After a year of using my percolator, day after day, sometimes twice a day, the inside was—ahem—black. My coffee, like my heart and the words that come out of my mouth, can get bitter with long-time residue left unattended.

It was time to clean the inside.

The tiny quarter-sized well at the bottom of my percolator was impossible to reach, let alone clean. Yes, I tried scrubbing. But as with most coffee makers, the stains became permanent. I considered a popular vinegar method to clean it but was skeptical because I didn’t want the taste of vinegar mixing with my beloved cup of coffee.

Then I tried another method: the dishwasher soap method. I took a dishwasher tablet, placed it in the pot, added boiling water to the top and let it sit for a half hour. The coffee stains practically removed themselves from the inside of the pot and my coffee tastes delicious again.
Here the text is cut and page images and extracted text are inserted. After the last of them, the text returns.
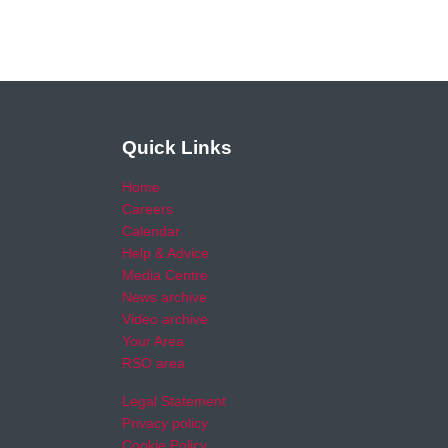
Quick Links
Home
Careers
Calendar
Help & Advice
Media Centre
News archive
Video archive
Your Area
RSO area
Legal Statement
Privacy policy
Cookie Policy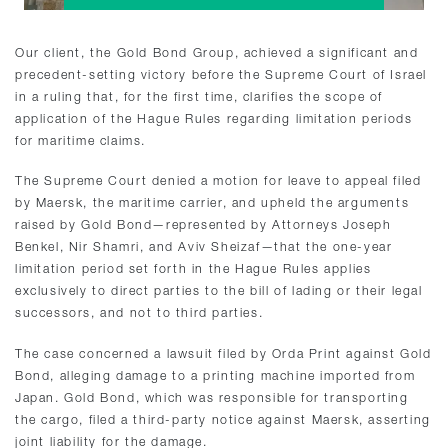
Our client, the Gold Bond Group, achieved a significant and
precedent-setting victory before the Supreme Court of Israel
in a ruling that, for the first time, clarifies the scope of
application of the Hague Rules regarding limitation periods
for maritime claims.
The Supreme Court denied a motion for leave to appeal filed
by Maersk, the maritime carrier, and upheld the arguments
raised by Gold Bond—represented by Attorneys Joseph
Benkel, Nir Shamri, and Aviv Sheizaf—that the one-year
limitation period set forth in the Hague Rules applies
exclusively to direct parties to the bill of lading or their legal
successors, and not to third parties.
The case concerned a lawsuit filed by Orda Print against Gold
Bond, alleging damage to a printing machine imported from
Japan. Gold Bond, which was responsible for transporting
the cargo, filed a third-party notice against Maersk, asserting
joint liability for the damage.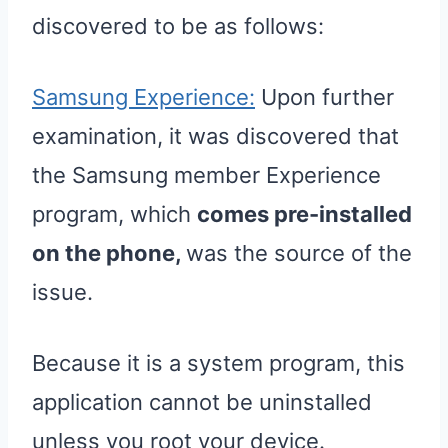
discovered to be as follows:
Samsung Experience:
Upon further
examination, it was discovered that
the Samsung member Experience
program, which
comes pre-installed
on the phone,
was the source of the
issue.
Because it is a system program, this
application cannot be uninstalled
unless you root your device.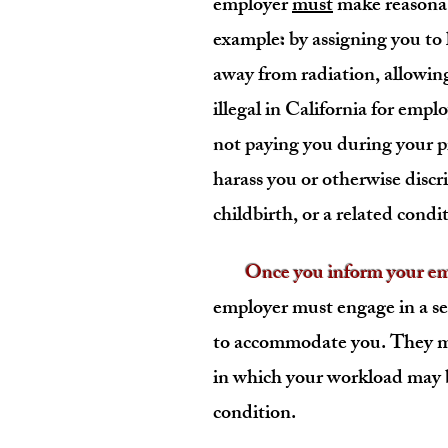
employer
must
make reasonab
example
:
by assigning you to 
away from radiation, allowing
illegal in California for emplo
not paying you during your p
harass you or otherwise disc
childbirth, or a related condi
Once you inform your empl
employer must engage in a se
to accommodate you. They mu
in which your workload may
condition.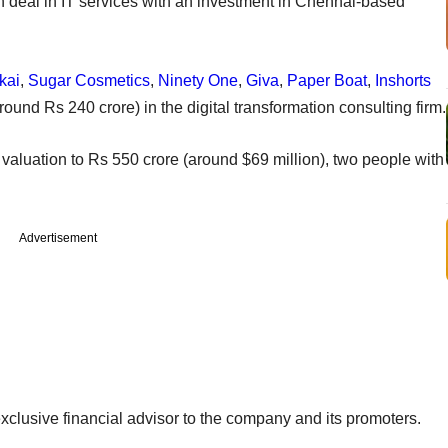
 deal in IT services with an investment in Chennai-based
kai
,
Sugar Cosmetics
,
Ninety One
,
Giva
,
Paper Boat
,
Inshorts
round Rs 240 crore) in the digital transformation consulting firm.
 valuation to Rs 550 crore (around $69 million), two people with
Advertisement
clusive financial advisor to the company and its promoters.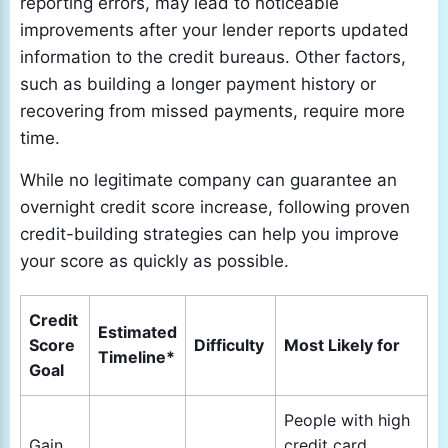
reporting errors, may lead to noticeable
improvements after your lender reports updated
information to the credit bureaus. Other factors,
such as building a longer payment history or
recovering from missed payments, require more
time.
While no legitimate company can guarantee an
overnight credit score increase, following proven
credit-building strategies can help you improve
your score as quickly as possible.
Credit
Estimated
Score
Difficulty
Most Likely for
Timeline*
Goal
People with high
Gain
credit card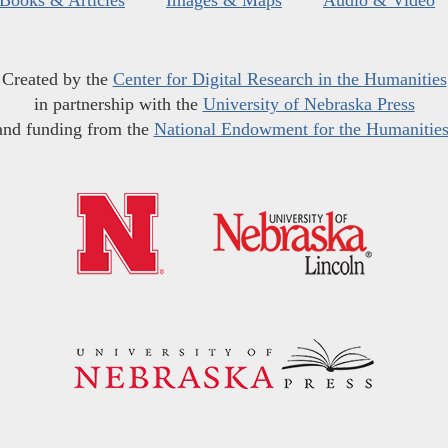
Created by the
Center for Digital Research in the Humanities
in partnership with the
University of Nebraska Press
and funding from the
National Endowment for the Humanitie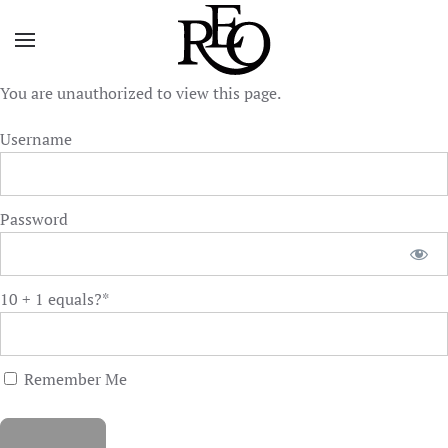
Skip to main content
You are unauthorized to view this page.
Username
Password
10 + 1 equals?
*
Remember Me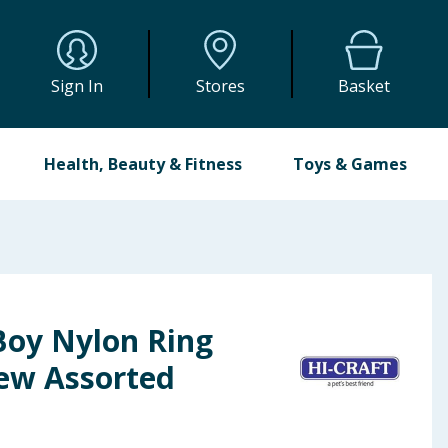
Sign In
Stores
Basket
Health, Beauty & Fitness
Toys & Games
Boy Nylon Ring
ew Assorted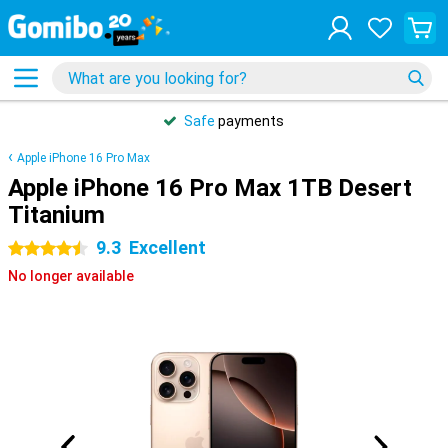
Safe
payments
Apple iPhone 16 Pro Max
Apple iPhone 16 Pro Max 1TB Desert
Titanium
9.3
Excellent
4.5 stars
No longer available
The reason my coffeepot is sparkly clean now is not because of my efforts, but because of what I used to clean it.



This reminds me of the bible verse where Jesus speaks to the Pharisees about cleaning the outside of the cup and dish, not the inside.
Matthew 23:25-26
25 “Woe to you, teachers of the law and Pharisees, you hypocrites! You clean the outside of the cup and dish, but inside they are full of greed and self-indulgence. 26 Blind Pharisee! First clean the inside of the cup and dish, and then the outside also will be clean.

I am making efforts to clean my attitude about eating healthy---again. I am always making these efforts. But the question is:

What am I using as my cleaning product?

The only thing that works…the only thing that EVER worked…is daily prayer. It’s the ultimate dishwasher tablet. Not Dawn, not Cascade, but Prayer. The residue of life’s leftover gunk in my heart practically removes itself when I do this. My heart, like my coffee, becomes better, not bitter.

What’s your version of the ultimate cleaning product?